This method of travel is rare these days, as it's so easy to plan everything in advance online using the internet. And of course, we have the luxury of plane travel these days, so we can traverse continents in a matter of hours. We are incredibly lucky, but it's interesting and humbling to read about the type of travel people used to use before modern technology.
Sometimes it's beneficial to travel slowly, across land, just taking it day by day and not planning too far ahead. Maybe some people will feel inspired to use this old-fashioned, pure, authentic method of travel again after reading The Alchemist.
10. In A Sunburned Country by Bill Bryson
In a hilarious and upbeat first person narrative, Bill Bryson tells his own captivating story about traveling around Australia.
We all know that Australia is a huge country that is also a continent, and that it has lots of unique animals, many of which can kill you.
We know it is home to the Great Barrier Reef, the scorching outback desert, and laid-back surf towns.
What we don't know about Australia, is the little details of the land, the personalities of the people, and the diversity of the culture.

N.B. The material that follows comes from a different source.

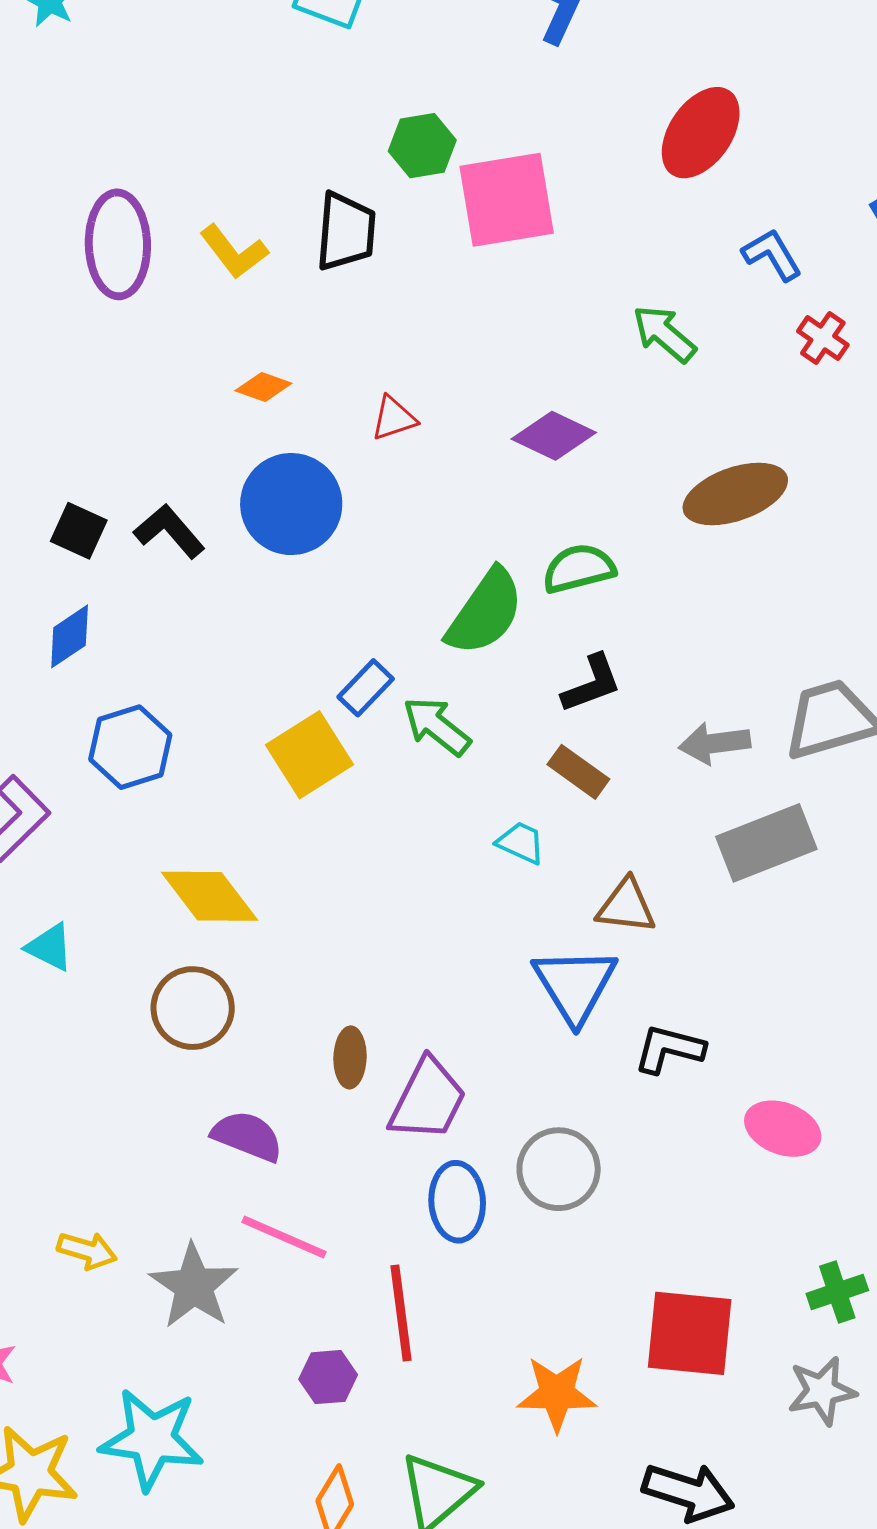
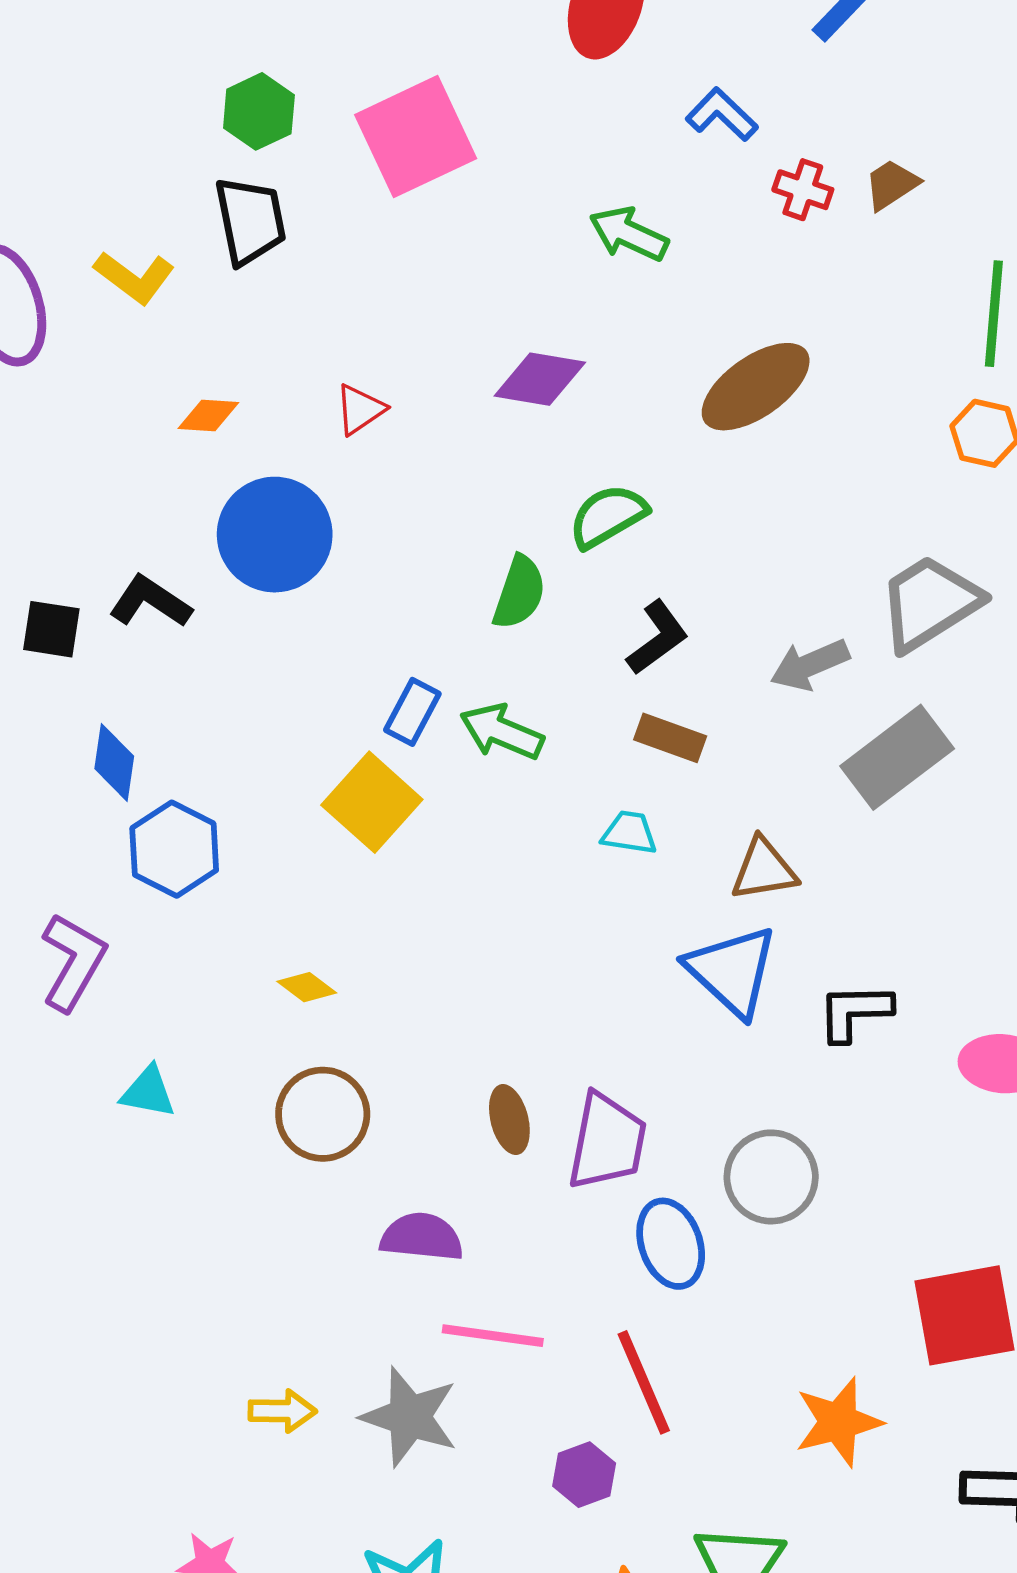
green hexagon: (422, 146) -> (259, 111), moved
green semicircle: (485, 612) -> (519, 592), size x0.7
blue diamond: (70, 636) -> (114, 762), moved, turned -32
yellow diamond: (210, 896) -> (307, 987), size x0.5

For anyone who wants to travel around Australia, but can't be bothered to read a whole guide book but still wants insight into the culture, this is the book for you. This is a great travel book for Australia as it educates you about the country while entertaining you about someone who has actually traveled around.

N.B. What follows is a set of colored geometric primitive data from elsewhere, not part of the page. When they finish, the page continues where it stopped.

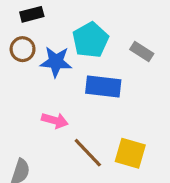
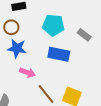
cyan pentagon: (90, 40) -> (53, 25), turned 30
blue star: (56, 62) -> (17, 48), moved

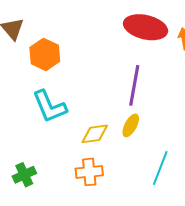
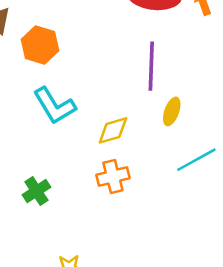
yellow ellipse: (131, 125) -> (172, 111), moved
cyan line: (160, 168) -> (196, 160), turned 48

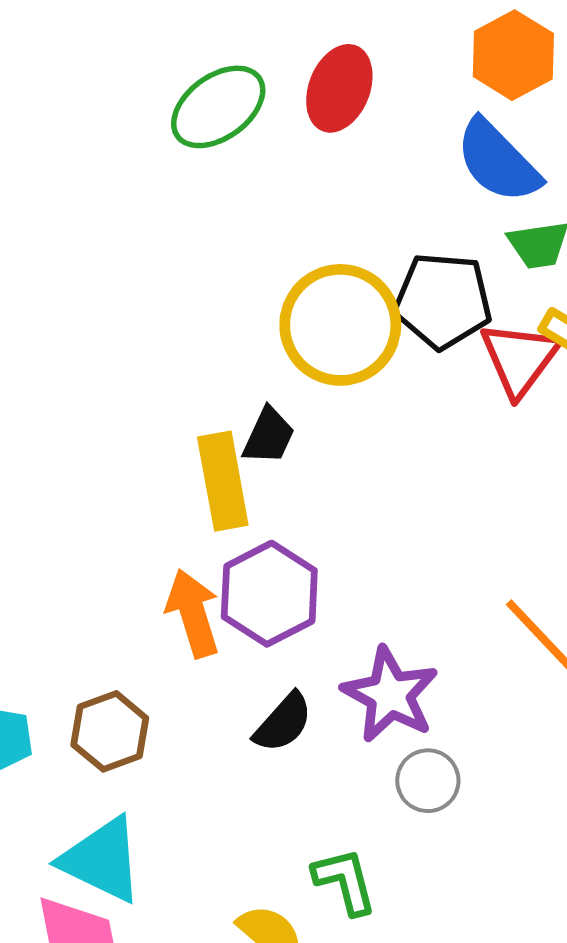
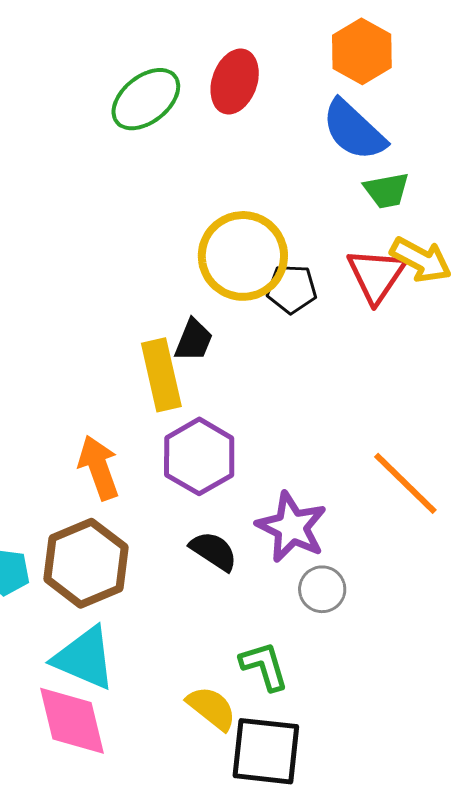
black pentagon: (443, 301) -> (292, 289), moved, size x0.7
orange arrow: (193, 613) -> (99, 468), moved
black semicircle: (283, 723) -> (214, 551), turned -96
brown hexagon: (110, 731) -> (86, 563), size x1.5

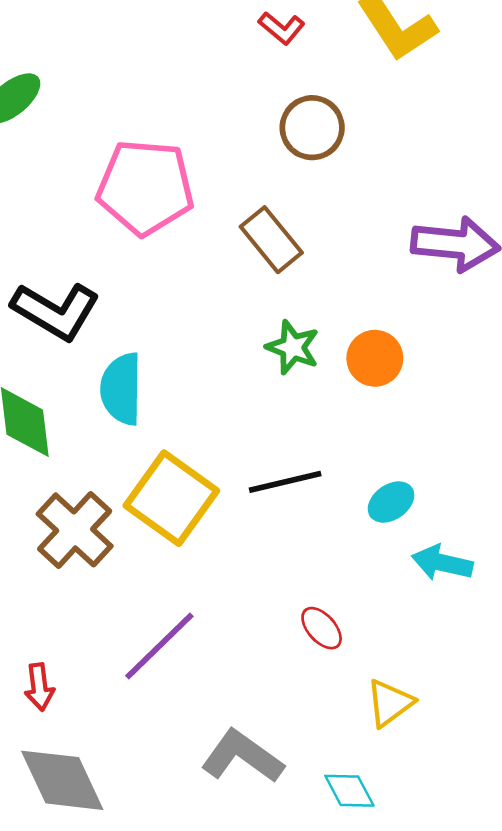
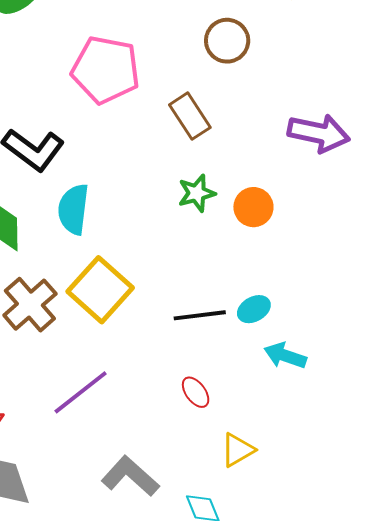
green star: (293, 347) -> (197, 193), turned 30
black line: (285, 482) -> (200, 315), moved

Bryson's informational and lighthearted text uncovers what really happens in "The Land Down Under" from his own experiences, which are sure to encourage future travelers to follow in his footsteps.

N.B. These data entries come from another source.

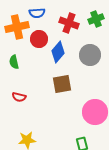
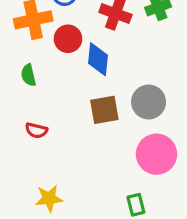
blue diamond: (58, 52) -> (98, 59), turned -35
gray circle: (90, 55) -> (149, 102), moved

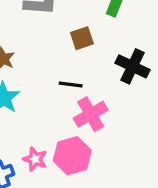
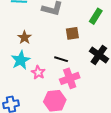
pink star: (35, 159) -> (38, 72), moved

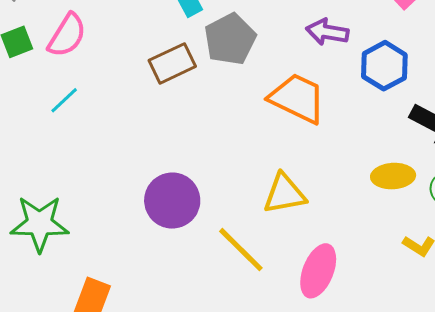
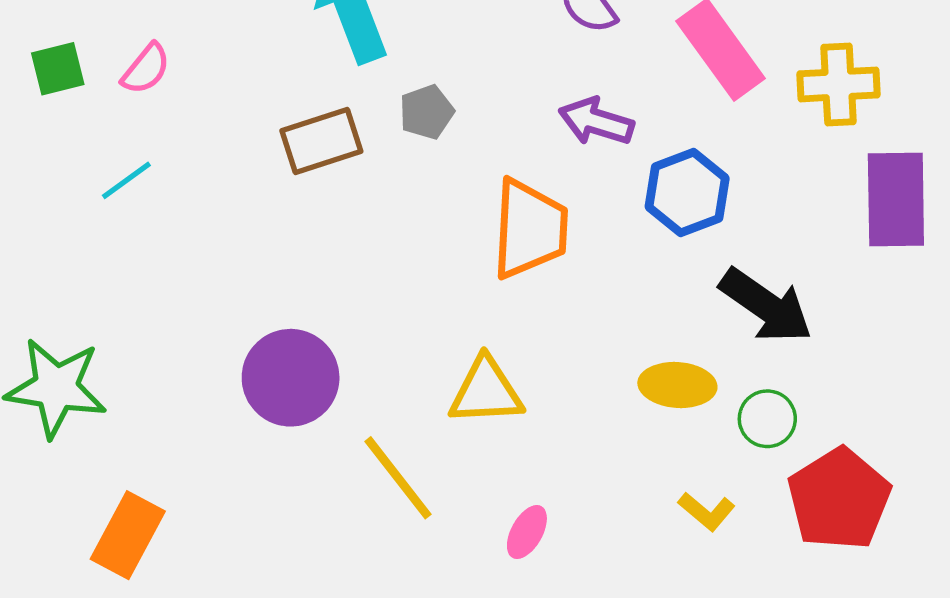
pink semicircle: (67, 35) -> (146, 69), size x0.7
gray pentagon: (230, 39) -> (427, 112), size x0.6
orange trapezoid: (297, 98) -> (530, 229), turned 60
pink ellipse: (318, 271) -> (527, 532), size x0.6

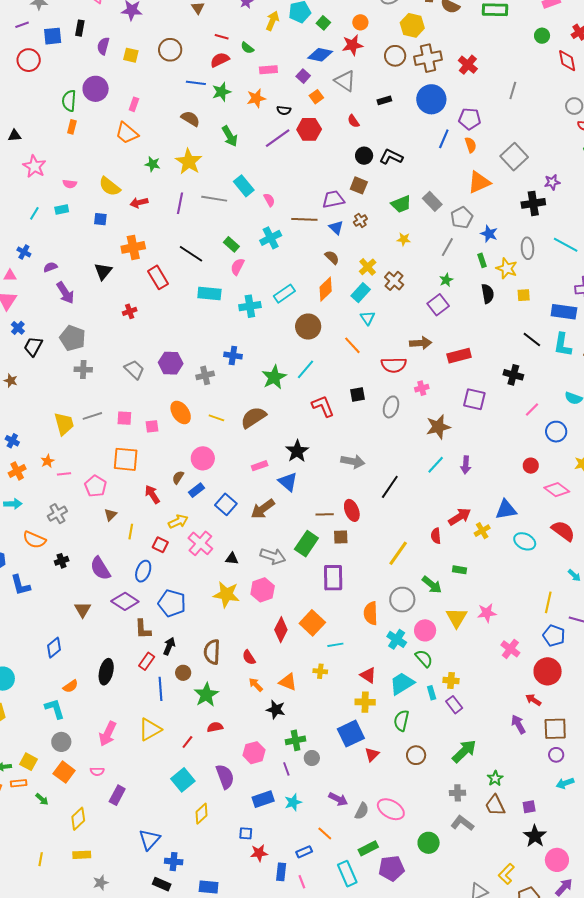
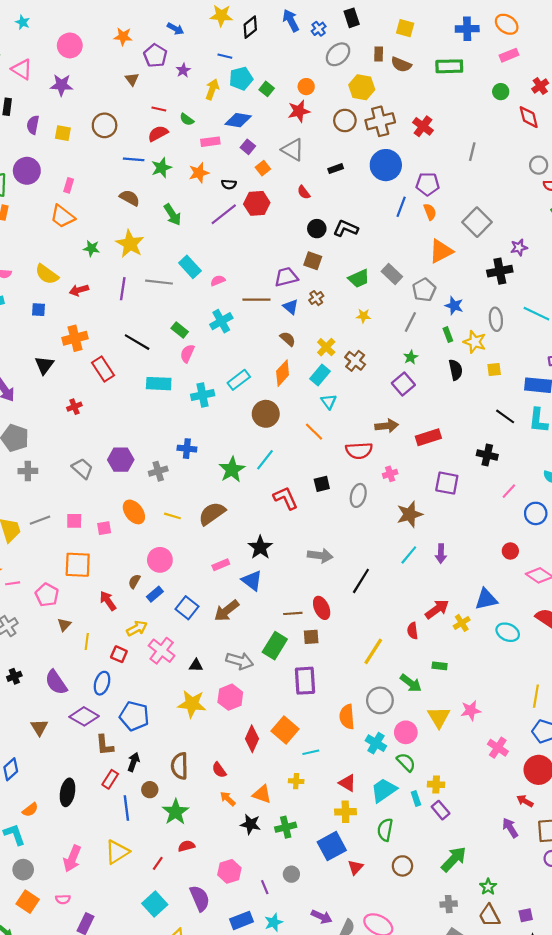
blue diamond: (320, 55) -> (238, 120), moved
pink semicircle: (269, 200) -> (218, 281), turned -80
green cross: (296, 740) -> (286, 827), moved

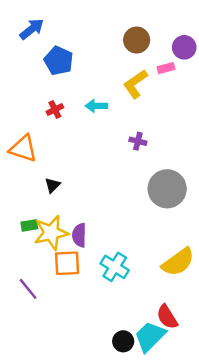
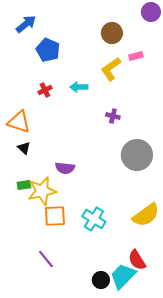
purple circle: (184, 47) -> (151, 12), moved
black triangle: (52, 185) -> (24, 148), moved, turned -32
purple semicircle: (79, 235) -> (65, 168), moved, turned -84
purple line: (28, 289) -> (46, 259), moved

11. When Heaven And Earth Changed Places by Le Ly Hayslip
The Vietnam War was a devastating and life-changing event in human history, particularly for young Vietnamese children at the time. This book tells the story of Le Ly Hayslip, a girl from a Buddhist family in central Vietnam whose life was thrown into turmoil during the war.
Though graphic and sometimes heartbreaking, this incredible novel emphasizes Le Ly's determination, courage, and inspiring sense of hope that survives through the brutality of war.
Even as a teenager, she has so much inner strength and remains true to herself despite her tumultuous surroundings. And as an adult, she maintains composure and compassion when revisiting Vietnam after escaping to the USA.
Reading Le Ly's story is not only eye-opening as to the history and culture of Vietnam, but it's incredibly empowering to women, as it shows a true story of how one young girl survived endless tragedy and still managed to become a strong and intelligent woman.
This is one of the best travel books for Vietnam because it describes the sensitive history of the country and reveals the courage of the Vietnamese people.
12. The Da Vinci Code by Dan Brown
Most people are familiar with the movie, The Da Vinci Code but those who have read the book have been blessed with a thrilling mystery novel that touches on some fascinating historical and religious themes.
Though it is a fiction novel, the story is based in fact, which leaves readers more informed and curious about the world. Brown references many religious artworks and statues, describes many churches and landmarks around Europe, and dissects some legends and myths of Christianity that people may not know about.
I found this book to be very compelling, almost intoxicating, because I could not put it down. Dan Brown is an amazing writer but also a clearly educated and intelligent citizen of the world.
I learned so much about history and about religion that it made me want to revisit some famous places in Europe, like the Louvre Museum in Paris, with a better sense of the historical significance that lies there.
If you're dreaming of visiting Europe, Worldpackers has an abundance of work exchange, volunteer, and eco program positions in Europe available. There are also great resources Europe travel on the community blog, like this article on how to travel Europe on a backpacker's budget.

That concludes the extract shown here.